Aqui no Rio de Janeiro nossa mandata desarquivou o projeto de lei 16/2017, de autoria da vereadora Marielle Franco, que cria o Programa de Atenção Humanizada ao Aborto Legal na cidade. Este PL visa garantir a efetividade do aborto legal na rede de assistência obstétrica do município, prezando pelo acolhimento, orientação e atendimento nos casos já permitidos por lei. Ou seja, queremos que a cidade do Rio cumpra aquilo que é direito garantido para as mulheres pelo Código Penal. A campanha trabalhada desde o mandato da Marielle é  #SeÉLegalTemQueSerReal. 

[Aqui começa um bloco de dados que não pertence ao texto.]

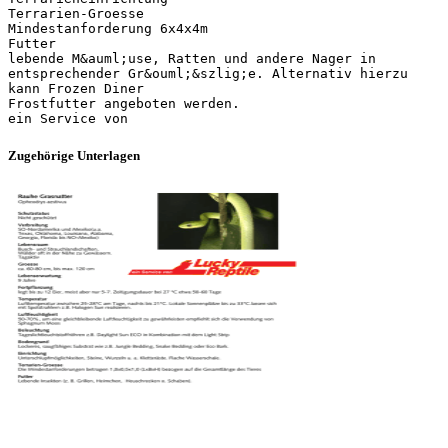
Terrarien-Groesse
Mindestanforderung 6x4x4m
Futter
lebende M&auml;use, Ratten und andere Nager in
entsprechender Gr&ouml;&szlig;e. Alternativ hierzu
kann Frozen Diner
Frostfutter angeboten werden.
Zugehörige Unterlagen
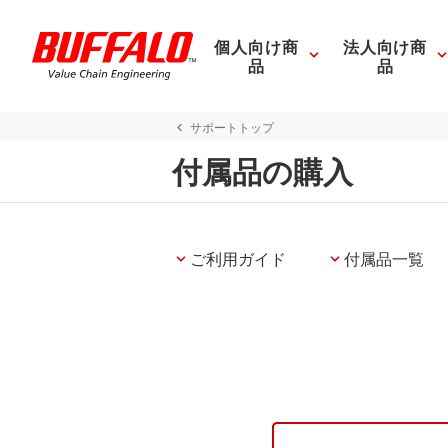
個人向け商
法人向け商
品
品
サポートトップ
付属品の購入
ご利用ガイド
付属品一覧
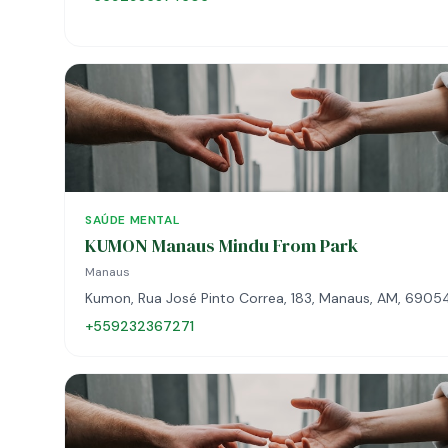
SAÚDE MENTAL
KUMON Manaus Mindu From Park
Manaus
Kumon, Rua José Pinto Correa, 183, Manaus, AM, 690
+559232367271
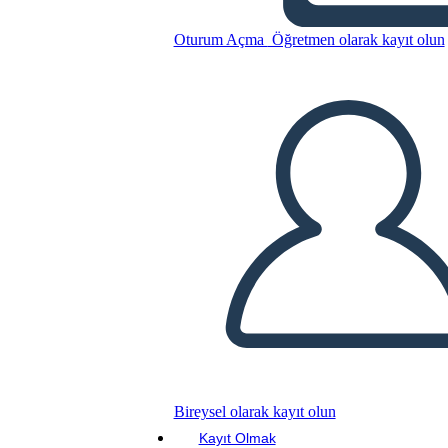
Oturum Açma
Öğretmen olarak kayıt olun
Bu Öykü Panosunu kopyala
BİR HİKAYE PANOSU OLUŞTUR
SLAYT GÖSTERİSİNİ OYNAT
BENİ OKU
Bireysel olarak kayıt olun
Kayıt Olmak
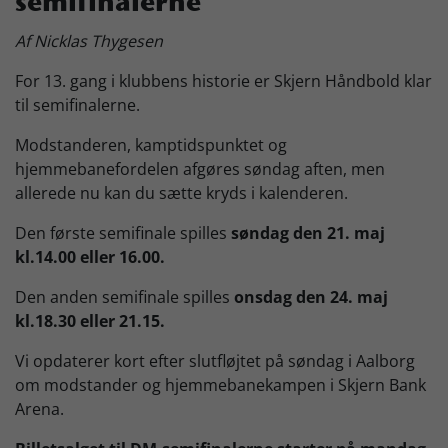
semifinalerne
Skjern Bank Grand Prix
Af Nicklas Thygesen
For 13. gang i klubbens historie er Skjern Håndbold klar
Nyhedsbrev
til semifinalerne.
Modstanderen, kamptidspunktet og
hjemmebanefordelen afgøres søndag aften, men
Køb Billet
allerede nu kan du sætte kryds i kalenderen.
Den første semifinale spilles
søndag den 21. maj
kl.14.00 eller 16.00.
Den anden semifinale spilles
onsdag den 24. maj
kl.18.30 eller 21.15.
Vi opdaterer kort efter slutfløjtet på søndag i Aalborg
om modstander og hjemmebanekampen i Skjern Bank
Arena.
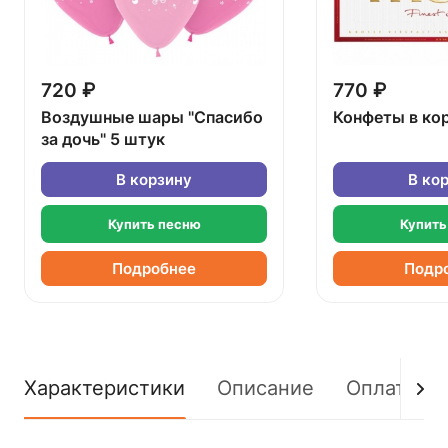
720 ₽
770 ₽
Воздушные шары "Спасибо
Конфеты в ко
за дочь" 5 штук
В корзину
В ко
Купить песню
Купить
Подробнее
Подр
Характеристики
Описание
Оплата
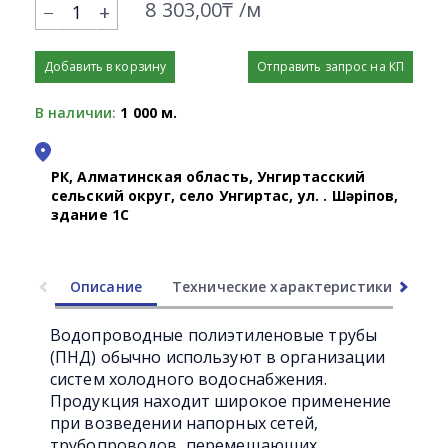
8 303,00₸ /м
+
Добавить в корзину
Отправить запрос на КП
В наличии:
1 000 м.
РК, Алматинская область, Унгиртасский
сельский округ, село Унгиртас, ул. Қ. Шәріпов,
здание 1С
Описание
Технические характеристики
Ли
Водопроводные полиэтиленовые трубы
(ПНД) обычно используют в организации
систем холодного водоснабжения.
Продукция находит широкое применение
при возведении напорных сетей,
трубопроводов, перемещающих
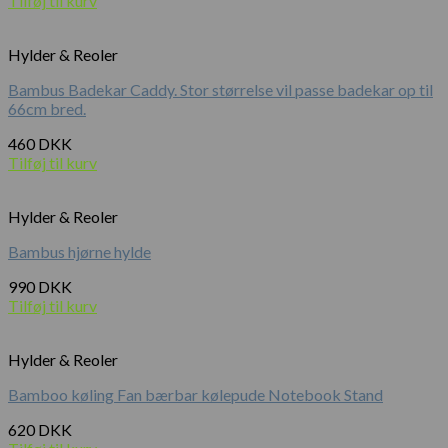
Tilføj til kurv
Hylder & Reoler
Bambus Badekar Caddy. Stor størrelse vil passe badekar op til
66cm bred.
460
DKK
Tilføj til kurv
Hylder & Reoler
Bambus hjørne hylde
990
DKK
Tilføj til kurv
Hylder & Reoler
Bamboo køling Fan bærbar kølepude Notebook Stand
620
DKK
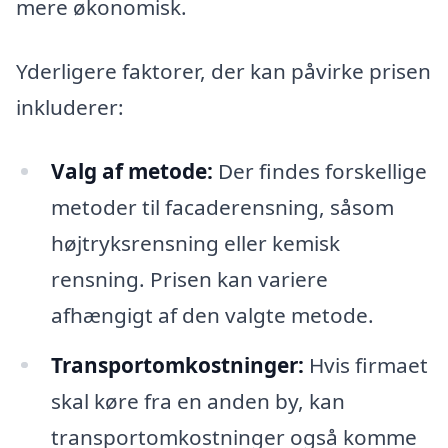
mere økonomisk.
Yderligere faktorer, der kan påvirke prisen
inkluderer:
Valg af metode:
Der findes forskellige
metoder til facaderensning, såsom
højtryksrensning eller kemisk
rensning. Prisen kan variere
afhængigt af den valgte metode.
Transportomkostninger:
Hvis firmaet
skal køre fra en anden by, kan
transportomkostninger også komme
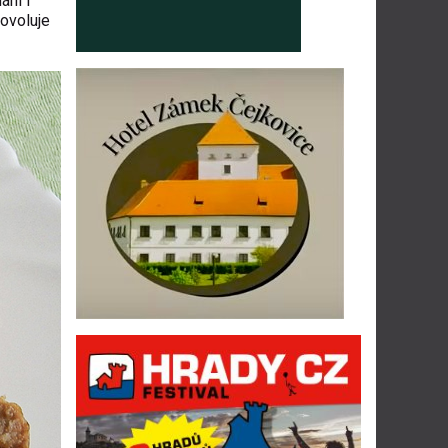
ání i
ovoluje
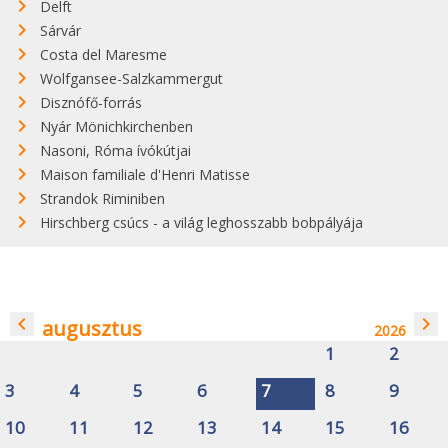
Delft
Sárvár
Costa del Maresme
Wolfgansee-Salzkammergut
Disznófő-forrás
Nyár Mönichkirchenben
Nasoni, Róma ívókútjai
Maison familiale d'Henri Matisse
Strandok Riminiben
Hirschberg csúcs - a világ leghosszabb bobpályája
navigate_before
navigate_next
augusztus
2026
1
2
3
4
5
6
7
8
9
10
11
12
13
14
15
16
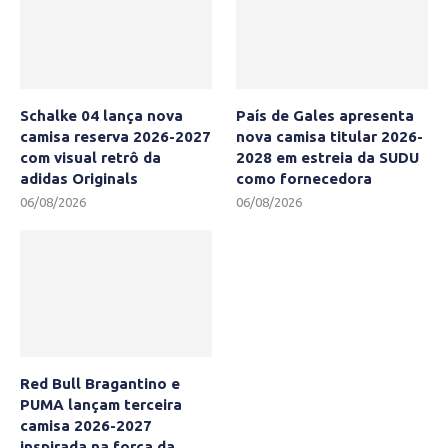
Schalke 04 lança nova
País de Gales apresenta
camisa reserva 2026-2027
nova camisa titular 2026-
com visual retrô da
2028 em estreia da SUDU
adidas Originals
como fornecedora
06/08/2026
06/08/2026
Red Bull Bragantino e
PUMA lançam terceira
camisa 2026-2027
inspirada na força da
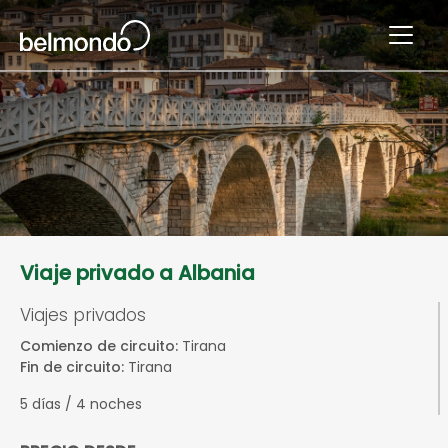
Viaje privado a Albania
Viajes privados
Comienzo de circuito:
Tirana
Fin de circuito:
Tirana
5 días / 4 noches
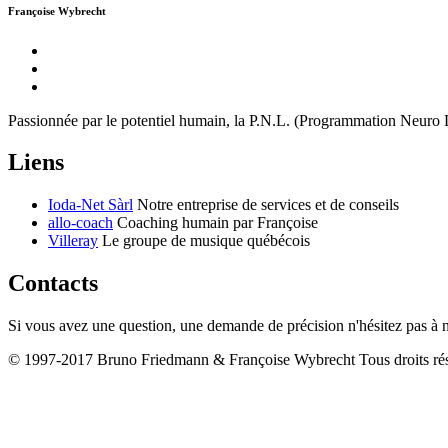
Françoise Wybrecht
Passionnée par le potentiel humain, la P.N.L. (Programmation Neuro Lingu
L
iens
Ioda-Net Sàrl
Notre entreprise de services et de conseils
allo-coach
Coaching humain par Françoise
Villeray
Le groupe de musique québécois
C
ontacts
Si vous avez une question, une demande de précision n'hésitez pas à 
© 1997-2017 Bruno Friedmann & Françoise Wybrecht Tous droits 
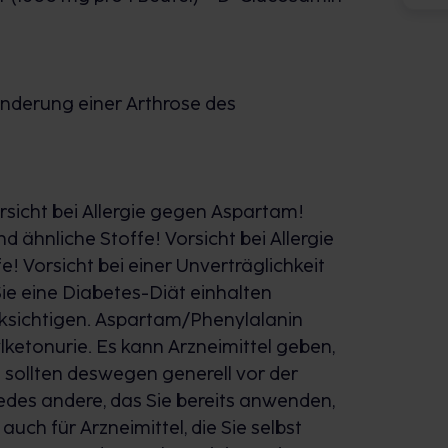
nderung einer Arthrose des
orsicht bei Allergie gegen Aspartam!
d ähnliche Stoffe! Vorsicht bei Allergie
! Vorsicht bei einer Unverträglichkeit
ie eine Diabetes-Diät einhalten
cksichtigen. Aspartam/Phenylalanin
lketonurie. Es kann Arzneimittel geben,
 sollten deswegen generell vor der
edes andere, das Sie bereits anwenden,
uch für Arzneimittel, die Sie selbst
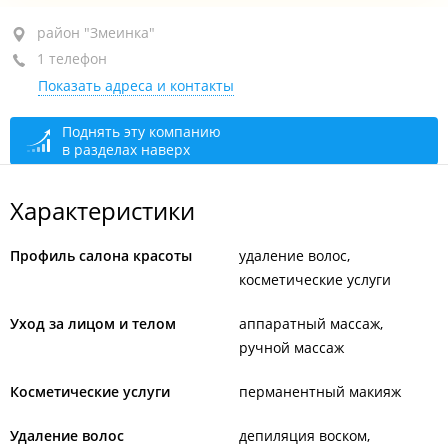
район "Змеинка", ул. Калинина, 264
район "Змеинка"
1 телефон
2-й этаж, каб. 213
Показать адреса и контакты
+7 914 343-72-66
закрыто, откроется в 09:00
Поднять эту компанию
в разделах наверх
Характеристики
Профиль салона красоты
удаление волос
косметические услуги
Уход за лицом и телом
аппаратный массаж
ручной массаж
Косметические услуги
перманентный макияж
Удаление волос
депиляция воском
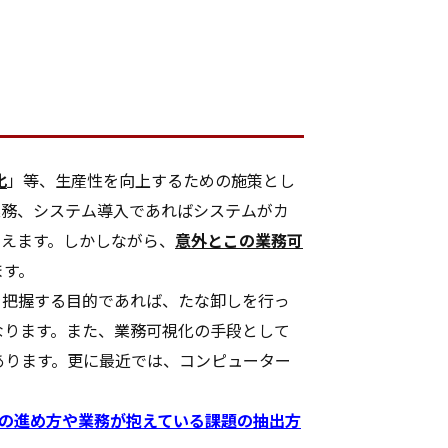
化
」等、生産性を向上するための施策とし
業務、システム導入であればシステムがカ
いえます。しかしながら、
意外とこの業務可
ます。
を把握する目的であれば、たな卸しを行っ
なります。また、業務可視化の手段として
あります。更に最近では、コンピューター
の進め方や業務が抱えている課題の抽出方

Todas essas movimentações acontecem às vésperas do 28 de setembro, Dia Mundial de Luta pela Descriminalização e Legalização do Aborto. Há, no país inteiro, uma intensa mobilização de organizações feministas e movimentos sociais para pressionar por avanços. Atos, manifestações e passeatas vão marcar a data em várias capitais. No dia 28/09, no Rio, a tenda da Comissão de Defesa dos Direitos das Mulheres da Câmara, presidida por mim, estará no Buraco do Lume fazendo atendimentos das 11h às 15h, dando orientações, tirando dúvidas sobre o aborto legal e, principalmente, conscientizando a população de que esse direito existe e como ter acesso. A partir das 17h nos juntaremos ao ato político cultural convocado pela Frente contra a criminalização das mulheres e pela legalização do aborto, no Buraco do Lume.

A mobilização pela garantia do aborto legal e pela descriminalização do aborto no país é uma luta pelos direitos humanos das mulheres e de todas as pessoas com capacidade de gestar. A força das mulheres nos trouxe até aqui, e é ela que nos levará adiante. Esperamos todas nesta onda verde pelas nossas vidas! O corpo é nosso. É nossa escolha. É pela vida das mulheres. Nem presas, nem mortas. Vivas e autônomas!

*Este artigo não reflete, necessariamente, a opinião da Revista Fórum.